# What is being asked
Copy the records below line by line and word for word, from the very first line through the line with "wejściowe, które łączą w sobie doskonałą", omitting each picture.

[Source data]
○ ○ ○ ○
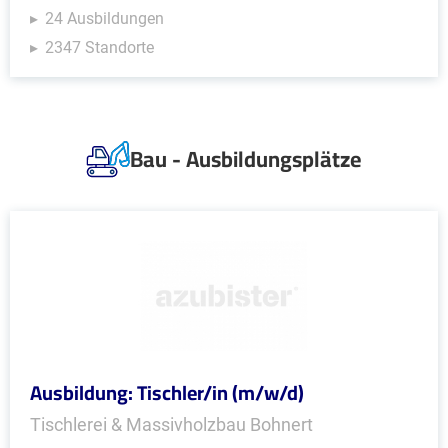
24 Ausbildungen
2347 Standorte
Bau - Ausbildungsplätze
Ausbildung: Tischler/in (m/w/d)
Tischlerei & Massivholzbau Bohnert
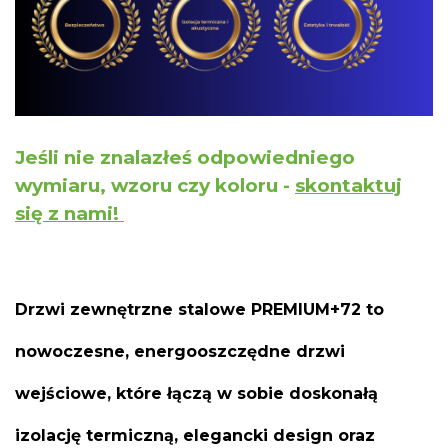
Jeśli nie znalazłeś odpowiedniego
wymiaru, wzoru czy koloru -
skontaktuj
się z nami!
Drzwi zewnętrzne stalowe PREMIUM+72 to
nowoczesne, energooszczędne drzwi
wejściowe, które łączą w sobie doskonałą
izolację termiczną, elegancki design oraz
○ ○ ○ ○
# Exercise answer
24 Ausbildungen
2347 Standorte
Bau - Ausbildungsplätze
Ausbildung: Tischler/in (m/w/d)
Tischlerei & Massivholzbau Bohnert
Jeśli nie znalazłeś odpowiedniego
wymiaru, wzoru czy koloru -
skontaktuj
się z nami!
Drzwi zewnętrzne stalowe PREMIUM+72 to
nowoczesne, energooszczędne drzwi
wejściowe, które łączą w sobie doskonałą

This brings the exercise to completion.